Staring at him, dapper in plaid trousers and a coat with a yellow flower in the buttonhole, Sophie felt all the excited color in her cheeks drain away. “Robert! What are you doing here?” she blurted out ungraciously.
He had his arm curled around his hat, holding it to his chest in a stiff, formal posture. He looked ridiculous; she couldn’t help imagining him giving the hat a good strong flick with his wrist and sending it flying like a discus. He sent her his tight-lipped smile. “May I come in?”
“No!” Getting a grip on herself, she tried to smile back. “I’m sorry—I’m alone tonight. I’d invite you in, but it wouldn’t be proper. I’d better not.” Looking past his shoulder, surreptitiously frantic, she could see nothing but his shiny black chaise in her drive, hear nothing but the impatient stamp of his horse. The platinum face of the full moon stared at her from above the dark treetops.
“No, no, of course not. Certainly not. Forgive me, Sophie, I had no idea you were alone.” He frowned. “Why are you alone? Where are your servants?”
“My housekeeper is often absent on Friday evenings,” she said coolly, hoping to convey that none of this was any of his business. “Was there something you wanted?”
“Only to tender my regrets. I see I should have sent a note.”
“Your regrets?”
“I won’t be able to come tomorrow.”
“Tomorrow?”
“You invited me,” he said stiffly, “to tea.”
“Oh! Yes, of course, forgive me—I was dozing over a book when you knocked, and I’m not quite awake yet.”
He bowed. “I won’t detain you.”
“I’m sorry you can’t come tomorrow,” she remembered to say as he was turning away.

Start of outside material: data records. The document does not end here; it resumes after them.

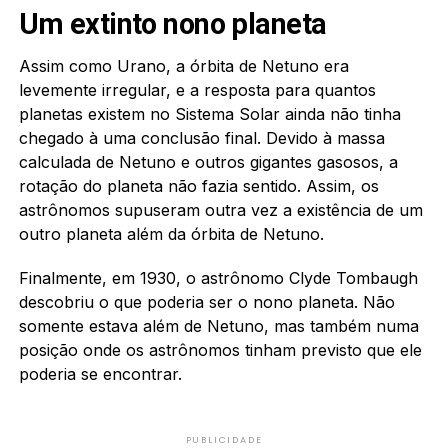
Um extinto nono planeta
Assim como Urano, a órbita de Netuno era
levemente irregular, e a resposta para quantos
planetas existem no Sistema Solar ainda não tinha
chegado à uma conclusão final. Devido à massa
calculada de Netuno e outros gigantes gasosos, a
rotação do planeta não fazia sentido. Assim, os
astrônomos supuseram outra vez a existência de um
outro planeta além da órbita de Netuno.
Finalmente, em 1930, o astrônomo Clyde Tombaugh
descobriu o que poderia ser o nono planeta. Não
somente estava além de Netuno, mas também numa
posição onde os astrônomos tinham previsto que ele
poderia se encontrar.
PUBLICIDADE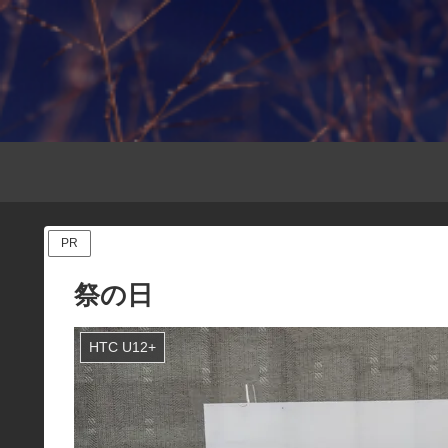
PR
祭の日
HTC U12+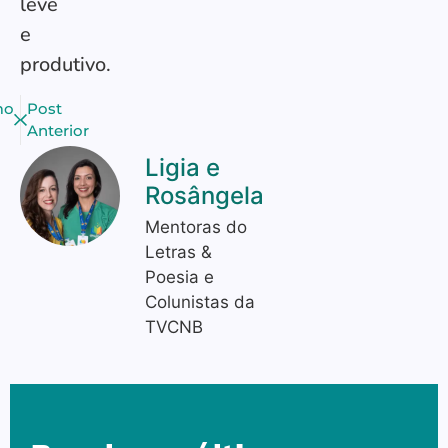
leve
e
produtivo.
mo
Post
Anterior
Ligia e
Rosângela
Mentoras do
Letras &
Poesia e
Colunistas da
TVCNB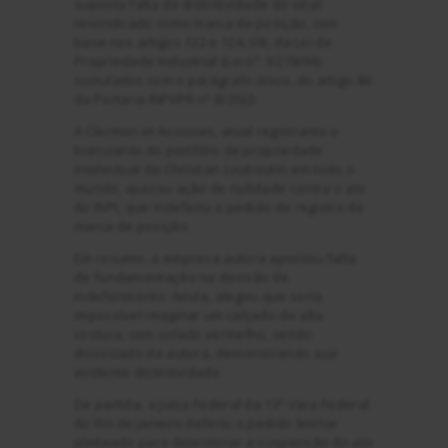
suposta falta de distintividade do sinal
reivindicado como marca de posição, com
base nos artigos 122 e 124, VIII, da Lei de
Propriedade Industrial (Lei nº. 9.279/96)
cumulados com o parágrafo único, do artigo 84
da Portaria INPI/PR nº 8/2022.
A Clermon et Associes, atual registrante e
licenciante do portfólio de propriedade
intelectual da Christian Louboutin em todo o
mundo, ajuizou ação de nulidade contra o ato
do INPI, que indeferiu o pedido de registro de
marca de posição.
Em resumo, a empresa autora apontou falta
de fundamentação na decisão de
indeferimento. Ainda, alegou que seria
impossível imaginar um calçado de alta
costura, com solado vermelho, sendo
dissociado da autora, demonstrando sua
evidente distintividade.
De partida, a Juíza Federal da 13ª Vara Federal
do Rio de Janeiro deferiu o pedido liminar
pleiteado para determinar a suspensão do ato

“Thank you. Some last-minute business makes it impossible.”
She wondered what his business might be, but didn’t ask; that would only make him stay longer. Anyway, Robert never liked to speak of the details of his father’s brewery business, or even his investments in her uncle’s mine, for that matter. He was old-fashioned in that way. He was
in trade
, as the pejorative saying went; but unlike Sophie, he was ashamed of it.
She lingered a moment by the open door after he went away, hoping the cool, quiet night would calm her. Behind her, a lamp glowed on the table in the foyer. She’d left it there on purpose, because she wanted Jack to come to the house tonight, not the garden. The crunch of Robert’s carriage wheels on the gravel drive faded away. Out of the stillness and the dark, a form materialized, just beyond the hedges in the circle of the drive. Sophie froze—until the moonlight made bluish shadows in Jack’s black hair, spilled silver on his shoulders and his long, handsome legs. She smiled. All her doubts drifted away like dead leaves in a spring river current.
He took the steps in one long stride, and she moved back, away from him, inviting him in with her body. That he should be here, alone with her in her house, her hallway—it took her breath away. It was almost a minute before she realized he wasn’t smiling back at her.